Even though property managers can help guide or assist in making professional decisions, they are not trained in sustainable practices and can only share what they are familiar with. Property management companies are not responsible for any decision the board makes.
“They are doing the best they can” was a line I heard a lot. “They are listening to the professionals”, “those were bad contractors” and the list of excuses continued.
It finally occurred to me the real problem is the system, not the contractors, not the board members, not the property managers but the lack of information given to the homeowners, to the board members, and to the contractors.
That is when Community Resource Advocates, (CRA) was born. We are a free website for all homeowners and board members to gain information that the state, the counties, and cities sponsor to promote sustainability.
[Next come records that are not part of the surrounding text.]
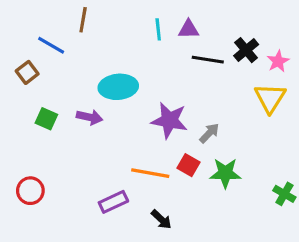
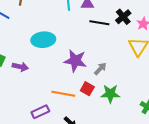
purple arrow: (89, 117) -> (20, 67), moved

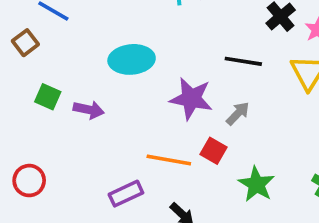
black line: (99, 23) -> (243, 61), moved
green star: (110, 94) -> (256, 184), moved, turned 30

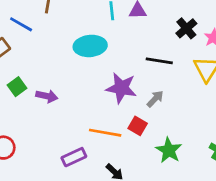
cyan ellipse: (132, 59) -> (90, 46), moved
green square: (48, 97) -> (17, 87), turned 30

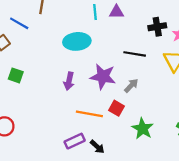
black cross: (186, 28) -> (157, 27), turned 30
green square: (17, 87) -> (16, 75), turned -35
purple arrow: (47, 96) -> (69, 81), moved, turned 90
purple rectangle: (74, 157) -> (75, 141), moved

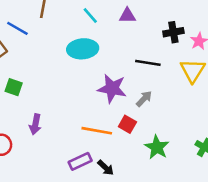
cyan line: (95, 12) -> (90, 16), moved, turned -35
purple arrow: (69, 81) -> (35, 124), moved

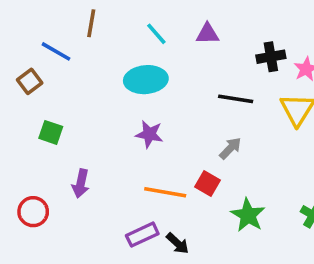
purple star: (112, 88) -> (149, 134), moved, size x0.7

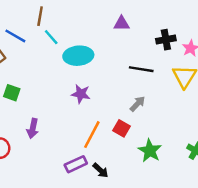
cyan line: (156, 34) -> (51, 37), moved
orange line: (165, 192) -> (92, 135), turned -72

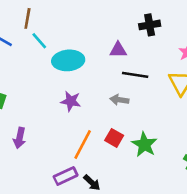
purple triangle: (121, 24) -> (118, 50), moved
black cross: (166, 40) -> (150, 25), moved
gray arrow: (138, 104) -> (119, 100), moved, turned -126
green star: (150, 151) -> (144, 145), moved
These resources were created to assist HOA’s, and it is CRA’s purpose to support you, and your board members in understanding how to use them.
“If your community is not following ‘best known practices’ then your community is not doing what is best for you, or your community.”
According to HOA rules and regulations the only way your HOA is required to follow “best known practices is if 50% to 70% of your community votes for the ten-year sustainable program to be created. Then it must be included into the Covenants, Conditions, and Restrictions, (CC&Rs) or the program cannot be created or sustained.
This means if your community decides to change your CC&Rs then you can create a community-based set of rules, require the board to utilize ‘best known practices’ and be rest assured you are doing your part as shareholder by voting for sustainability in your HOA.